Quest’ultima si stende sopra le altre due, affiorando al di sotto della trama quasi in punta di piedi, visibile ma sempre un pò in secondo piano. Dalle pagine, infatti, saltano fuori nomi autorevoli di personaggi ormai cristallizzatisi nel tempo, di dibattiti che hanno animato la vita letteraria nel corso dell’intero Novecento. Pagine di storia si dipanano senza che il lettore ne sia consapevole, intrappolato nell’atmosfera di sogno e di ricordo che permanea tutto il romanzo.
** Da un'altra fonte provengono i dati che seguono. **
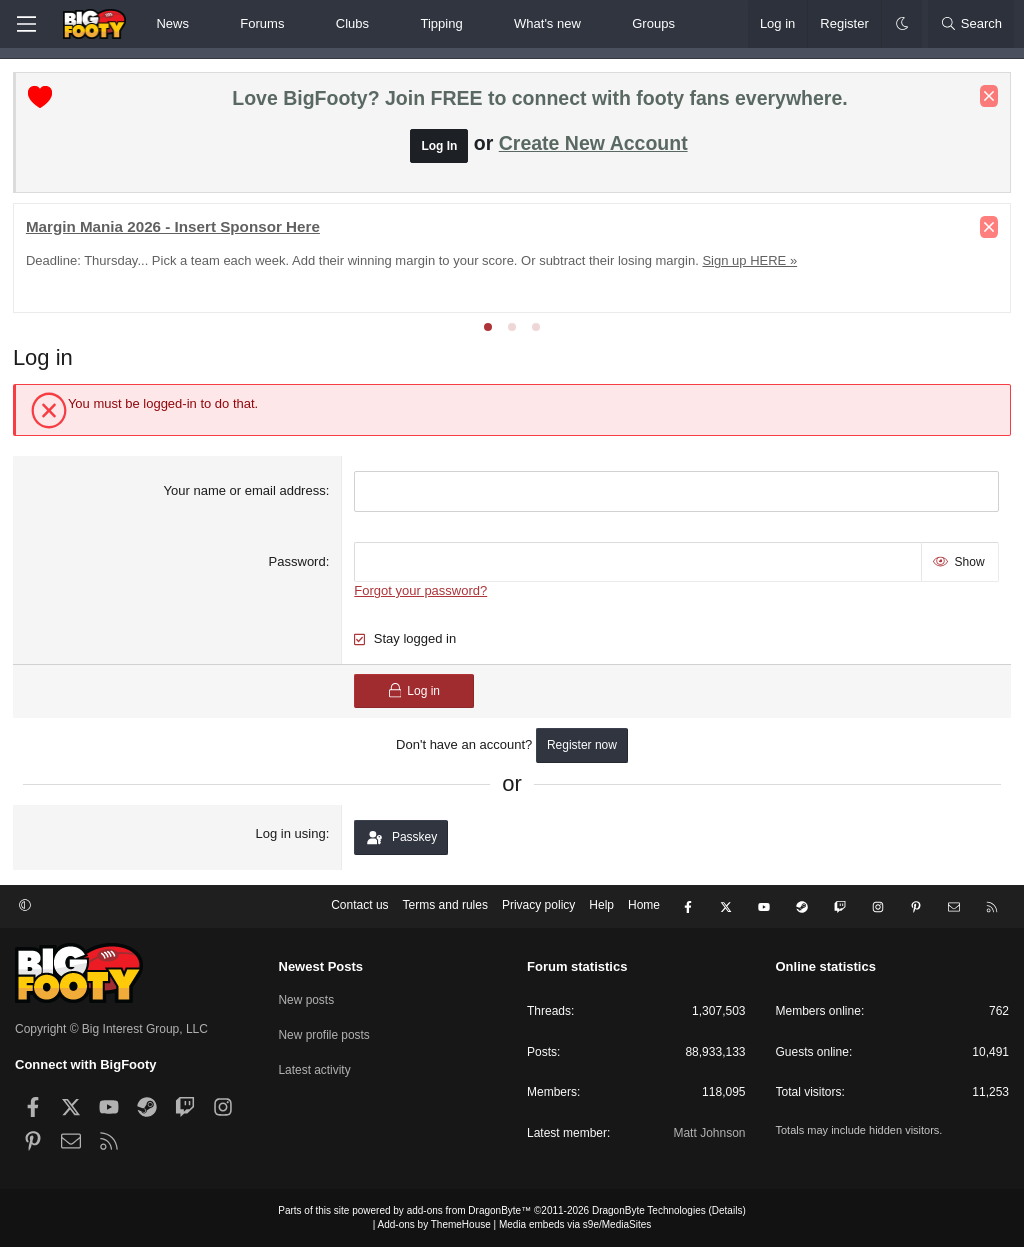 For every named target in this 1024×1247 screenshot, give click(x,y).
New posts (307, 999)
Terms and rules (445, 907)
Lupo, alla fine, regala un’opera che non ha alcuna pretesa se non quella di raccontare. E lo fa con i suoi tempi, accelerando e rallentando sull’onda dei ricordi, delle impressioni, dell’onda emotiva che mescola, dilata e confonde. Semplicemente, decide di seguire il tempo della vita, mai lineare, mai razionale, e soprattutto, senza fine apparente.
Giuseppe Lupo
Giuseppe Lupo è nato ad Atella (Lucania) nel 1963. Traferitosi in Lombardia per studi, ora insegna letteratura italiana contemporanea all’Università Cattolica del Sacro Cuore di Milano e Brescia. Scrittore e saggista, collabora con numerosi quotidiani e riviste, fra le quali “Sole 24 ore” e “Avvenire”. Per Marsilio ha pubblicato numerosi romanzi, fra cui “L’americano di Celenne”, “Gli anni del nostro incanto” e “L’albero di stanze”.